Canine Flu: How concerned should I be?


Brooklyn Bark: Let's start at the end. Should I Panic?

Dr. Chris: Not at all if your dog is in Brooklyn. The most important thing about the Canine Influenza outbreak is that presently there have been no known cases outside the Midwest.The outbreak started in Chicago and has since been found in four Midwestern states (Illinois, Indiana, Wisconsin and Ohio).

BBark: What Is It and How Does It Spread?

Dr. Chris: Flu viruses are named after certain proteins that are found in the virus. This current strain of canine influenza (H3N2) is different from the canine influenza strain of past outbreaks (H3N8), which your dog may have been vaccinated for in the past. The canine flu spreads in similar ways to human flu. The virus is shed in the respiratory secretions of infected dogs (coughing, sneezing) for as long as 7 days. Dogs that are infected usually begin to show signs of illness within 2 to 3 days, although it can be up to 8 days before symptoms appear. Most infected dogs have a mild form of the disease that resolves with supportive veterinary care. However more serious cases can occur, sometimes resulting in pneumonia and even death. It spreads most easily in close quarters so dogs in kennels, shelters, and boarding facilities are at increased risk. The virus can also be spread to cats, and likely guinea pigs and ferrets, but there is no evidence that it can spread to humans.

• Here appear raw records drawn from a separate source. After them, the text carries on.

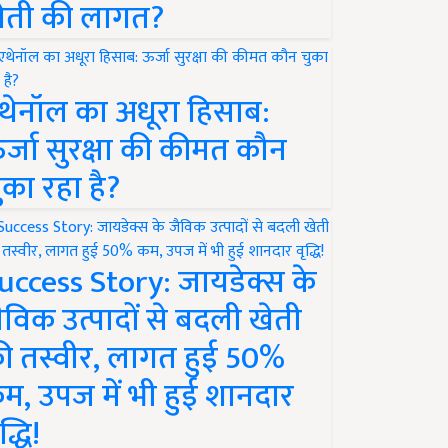
ेती की लागत?
थेनॉल का अधूरा हिसाब:
र्जा सुरक्षा की कीमत कौन
ुका रहा है?
uccess Story: जायडेक्स के
ैविक उत्पादों से बदली खेती
ी तस्वीर, लागत हुई 50%
म, उपज में भी हुई शानदार
द्धि!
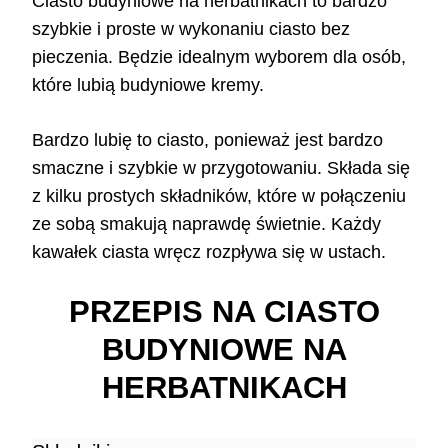
Ciasto budyniowe na herbatnikach to bardzo
szybkie i proste w wykonaniu ciasto bez
pieczenia. Będzie idealnym wyborem dla osób,
które lubią budyniowe kremy.
Bardzo lubię to ciasto, ponieważ jest bardzo
smaczne i szybkie w przygotowaniu. Składa się
z kilku prostych składników, które w połączeniu
ze sobą smakują naprawdę świetnie. Każdy
kawałek ciasta wręcz rozpływa się w ustach.
PRZEPIS NA CIASTO
BUDYNIOWE NA
HERBATNIKACH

BBark: What Should I do For Prevention?

Dr. Chris: It is not known whether the current canine influenza virus vaccine provides any cross-protectionagainst the new strain that is circulating in the Midwest. Unless the flu spreads to the Northeast, your dog can continue with their normal routine. If you are traveling with your dog to the affected areas should consult your veterinarian.

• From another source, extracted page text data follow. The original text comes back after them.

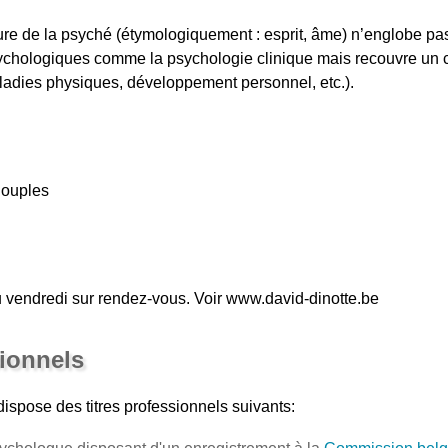
cure de la psyché (étymologiquement : esprit, âme) n’englobe p
sychologiques comme la psychologie clinique mais recouvre un
aladies physiques, développement personnel, etc.).
Couples
u vendredi sur rendez-vous. Voir www.david-dinotte.be
sionnels
ispose des titres professionnels suivants:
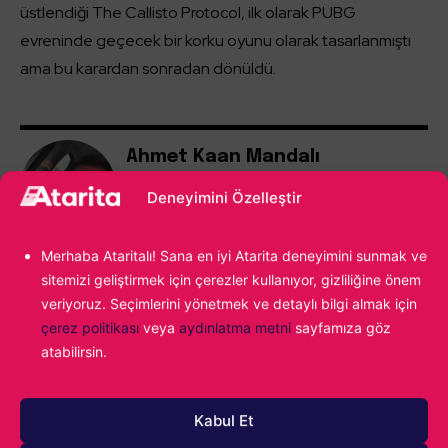
üstlendiği The Callisto Protocol, ilk olarak PUBG
evreninde geçecek bir korku oyunu olarak tasarlanmıştı
ama bu karardan sonradan dönüldü.
Ahmet Kaan Mandalı
Müşkülpesent yazar kişisi.
Deneyimini Özelleştir
Merhaba Ataritalı! Sana en iyi Atarita deneyimini sunmak ve
sitemizi geliştirmek için çerezler kullanıyor, gizliliğine önem
veriyoruz. Seçimlerini yönetmek ve detaylı bilgi almak için
çerez politikası
veya
aydınlatma metni
sayfamıza göz
atabilirsin.
Kabul Et
1000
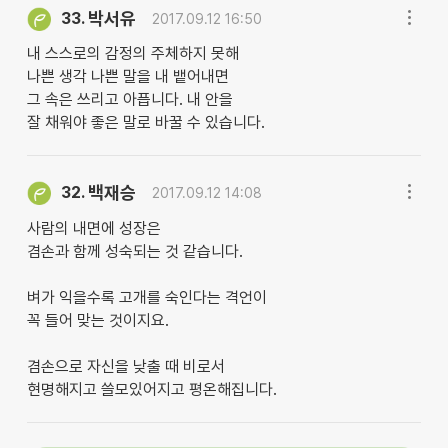
박서유
33.
2017.09.12 16:50
내 스스로의 감정의 주체하지 못해
나쁜 생각 나쁜 말을 내 뱉어내면
그 속은 쓰리고 아픕니다. 내 안을
잘 채워야 좋은 말로 바꿀 수 있습니다.
백재승
32.
2017.09.12 14:08
사람의 내면에 성장은
겸손과 함께 성숙되는 것 같습니다.
벼가 익을수록 고개를 숙인다는 격언이
꼭 들어 맞는 것이지요.
겸손으로 자신을 낮출 때 비로서
현명해지고 쓸모있어지고 평온해집니다.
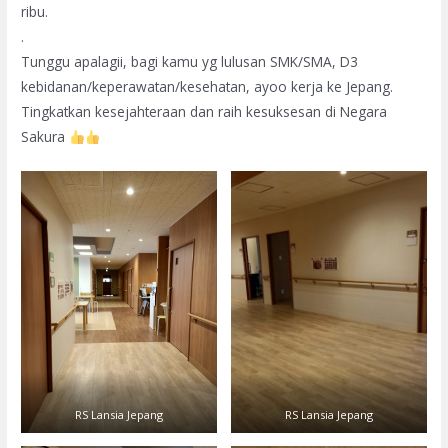
ribu.
.
Tunggu apalagii, bagi kamu yg lulusan SMK/SMA, D3
kebidanan/keperawatan/kesehatan, ayoo kerja ke Jepang.
Tingkatkan kesejahteraan dan raih kesuksesan di Negara
Sakura
RS Lansia Jepang
RS Lansia Jepang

As with human flu, regular handwashing is the number one protectant.

People bringing their dog from the Chicago area to New York should monitor their pups for any signs of illness, keep them away from dog parks for a full week, and be told in no uncertain terms that our pizza is better than theirs.

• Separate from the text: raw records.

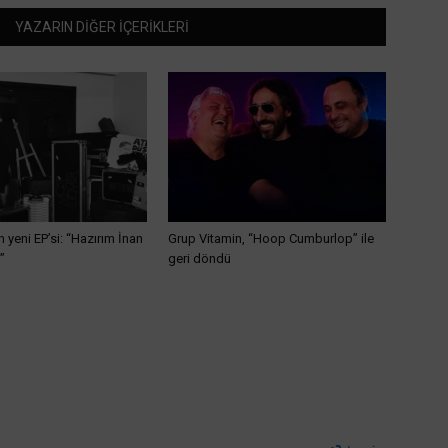
YAZARIN DİĞER İÇERİKLERİ
n yeni EP’si: “Hazırım İnan
Grup Vitamin, “Hoop Cumburlop” ile
”
geri döndü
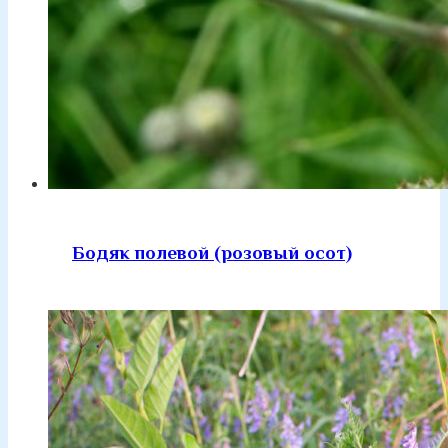
Бодяк полевой (розовый осот)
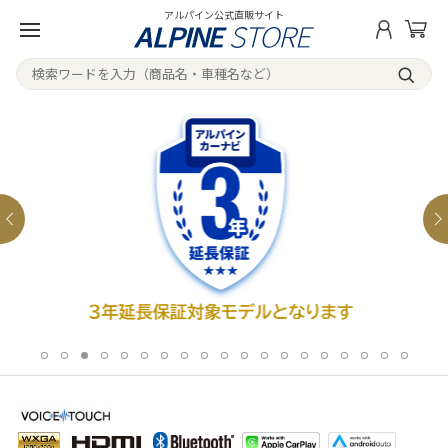
アルパイン公式直販サイト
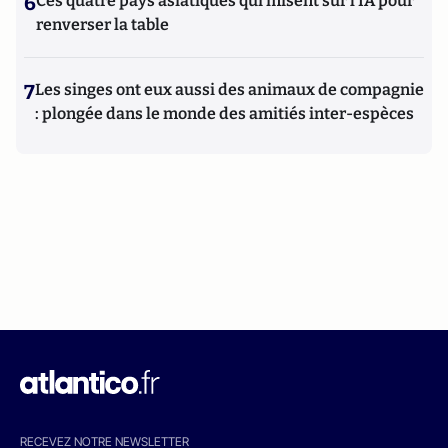
6
Ces quatre pays asiatiques qui misent sur l’IA pour
renverser la table
7
Les singes ont eux aussi des animaux de compagnie
: plongée dans le monde des amitiés inter-espèces
RECEVEZ NOTRE NEWSLETTER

BBark: I didn't catch how serious dog flu is. Is it generally self limiting in a healthy animal?

Dr. Chris: It's usually mild but potentially serious. Similar to how we think about human flu. For many individuals it's not a big deal, but it still kills many people every year. There's a mild form and a severe form. The severe form often leads to pneumonia. Almost all dogs that are exposed to the virus become infected because there is no natural immunity. 80% will show clinical signs, the other 20% will carry the virus but not become ill. I haven't seen any numbers on how many develop the severe form, but the overall mortality rate is considered low (less than 10%).

BBark: What symptoms should an owner look for?

Dr. Chris: The symptoms are coughing (wet or dry), nasal and ocular discharge, sneezing, lethargy, inappetance and a low grade fever.

BBark: How long before contacting a vet?

Dr. Chris: Any dog with a cough that persists for more than a day should have their human contact their vet.

BBark: When should an owner contact a vet immediately (puppy? compromised dog? fever above x? not eating for y days? etc?

Dr. Chris: It's very hard to quantify this. Generally if owners are concerned they should contact their vet,better safe than sorry. Owners know their dog best so if the dog is eating and has a normal energy level then it is ok to wait a day and see if things resolve. Lethargy and inappetance or anorexia are more concerning to me.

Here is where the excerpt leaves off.